*** Opening of PROVIDED RECORDS ***
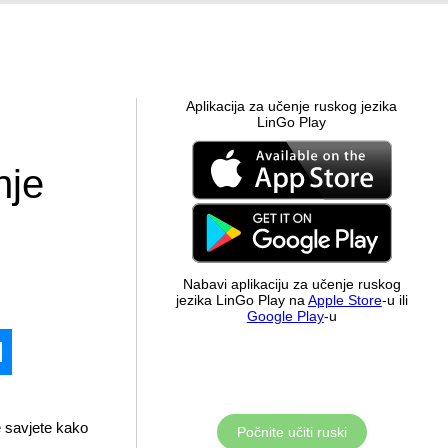
Aplikacija za učenje ruskog jezika
LinGo Play
nje
Nabavi aplikaciju za učenje ruskog
jezika LinGo Play na
Apple Store
-u ili
Google Play
-u
 savjete kako
Počnite učiti ruski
*** Close of PROVIDED RECORDS ***
EXERCISE REQUIREMENTS :: The answer should be only the number of lines in the data that contain the string "učenje".

OUTPUT BELOW :: 2